The joys of metadata normalization

The Canadiana Discovery Portal  now contains digital collections metadata from a substantial number of contributors. When Canadiana receives metadata from contributors, we normalize it as best we can and convert it into our internal Canadian Metadata Repository format (which we will be making public in the near future). It would be nice to think that we could simply write a handful of filters to convert from the most common formats (Dublin Core, MARCXML and so forth) to our own CMR format but the reality is that, even though most metadata follows one of these structural standards, the semantic content is different enough that we need contributor-specific and even collection-specific scripts.

The most common format we receive is unqualified Dublin Core. When it comes to simple descriptive and keyword searching information, such as title, creator, and description, DC metadata is straightforward enough. When it comes to control fields: extracting a unique ID, language and media type codes, publication dates, and a URL depends both on where the contributor has decided to put them, what conventions they follow, and how closely they follow them. So far, with a combination of XSLT and some post-transformation Perl hacking, we have managed to convert media types and document language designations into a standard set of codes with a surprisingly high success rate.
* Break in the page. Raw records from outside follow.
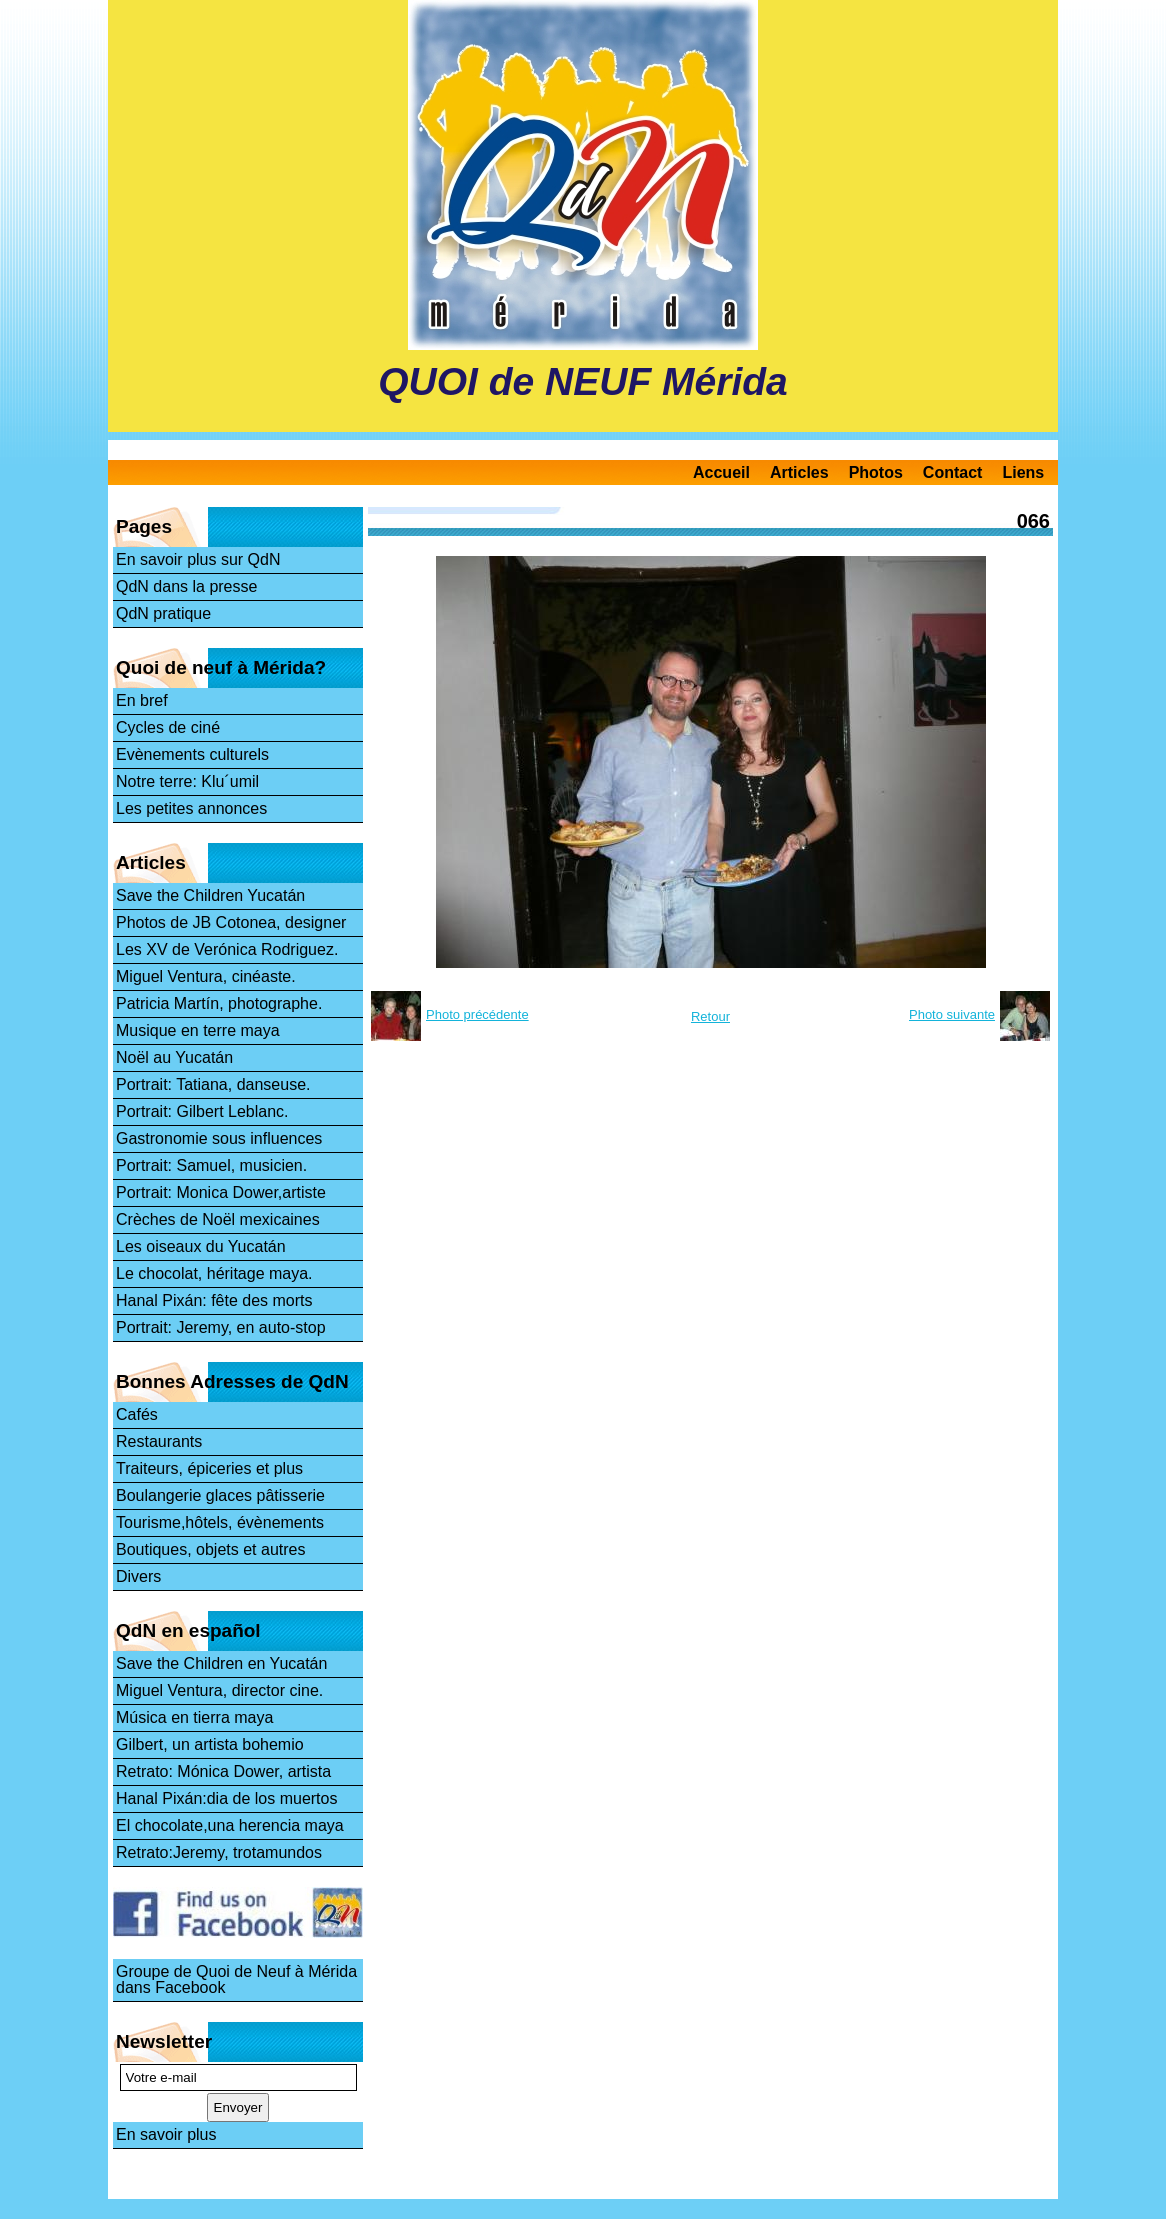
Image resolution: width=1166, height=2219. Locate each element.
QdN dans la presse (186, 586)
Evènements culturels (192, 754)
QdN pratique (163, 613)
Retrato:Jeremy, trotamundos (219, 1852)
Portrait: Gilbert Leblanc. (202, 1111)
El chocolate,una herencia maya (230, 1825)
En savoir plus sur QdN (198, 559)
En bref (142, 700)
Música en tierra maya (194, 1717)
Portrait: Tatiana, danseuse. (213, 1084)
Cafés (137, 1414)
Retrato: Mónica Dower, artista (223, 1771)
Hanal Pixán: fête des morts (214, 1300)
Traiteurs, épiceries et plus (209, 1468)
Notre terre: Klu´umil (187, 781)
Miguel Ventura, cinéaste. (206, 976)
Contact (953, 472)
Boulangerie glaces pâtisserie (220, 1495)
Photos (876, 472)
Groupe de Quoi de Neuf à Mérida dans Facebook (236, 1979)
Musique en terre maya (198, 1030)
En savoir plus (166, 2134)
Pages (144, 526)
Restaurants (159, 1441)
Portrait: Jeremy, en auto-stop (221, 1327)
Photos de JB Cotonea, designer (231, 922)
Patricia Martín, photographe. (219, 1003)
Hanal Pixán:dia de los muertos (226, 1798)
Dates, where we can determine exactly which dc:date element is the publication date (or dates) can also be converted with high reliability, despite the variety of date formats we have encountered and the multi-century breadth of the collection.
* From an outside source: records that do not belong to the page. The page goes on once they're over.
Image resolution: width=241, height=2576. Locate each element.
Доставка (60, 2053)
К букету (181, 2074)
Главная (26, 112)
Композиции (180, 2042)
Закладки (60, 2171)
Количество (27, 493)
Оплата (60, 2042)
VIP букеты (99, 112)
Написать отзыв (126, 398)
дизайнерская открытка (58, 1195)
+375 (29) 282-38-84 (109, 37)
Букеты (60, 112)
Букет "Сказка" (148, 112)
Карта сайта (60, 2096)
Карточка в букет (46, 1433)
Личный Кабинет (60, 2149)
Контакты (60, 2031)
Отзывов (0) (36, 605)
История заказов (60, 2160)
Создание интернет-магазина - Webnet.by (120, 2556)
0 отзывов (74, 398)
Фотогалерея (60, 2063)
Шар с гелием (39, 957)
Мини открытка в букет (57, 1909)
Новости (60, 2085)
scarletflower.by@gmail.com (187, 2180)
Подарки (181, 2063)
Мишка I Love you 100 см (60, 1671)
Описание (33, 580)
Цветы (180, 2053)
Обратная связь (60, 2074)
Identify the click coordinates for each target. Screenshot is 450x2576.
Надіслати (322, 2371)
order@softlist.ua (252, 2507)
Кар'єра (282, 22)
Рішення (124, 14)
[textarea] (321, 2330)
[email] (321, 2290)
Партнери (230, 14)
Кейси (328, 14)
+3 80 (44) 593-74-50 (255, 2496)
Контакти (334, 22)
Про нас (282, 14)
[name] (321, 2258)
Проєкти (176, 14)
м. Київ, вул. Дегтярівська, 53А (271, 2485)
With each collection we ingest, we are able to improve and unify our ingest scripts a little bit better. We seem to be approaching the point where most contributor's unqualified DC records can be converted to CMR using the same basic script, with just a small amount of per-contributor customization to specify where to find the metadata needed to generate the unique key, publication date, and URL to the resource. Because DC only specifies basic record structure, and even then it leaves a lot open to interpretation, there is a limit to how well data can be normalized across or even within collections, but our early results seem pretty encouraging.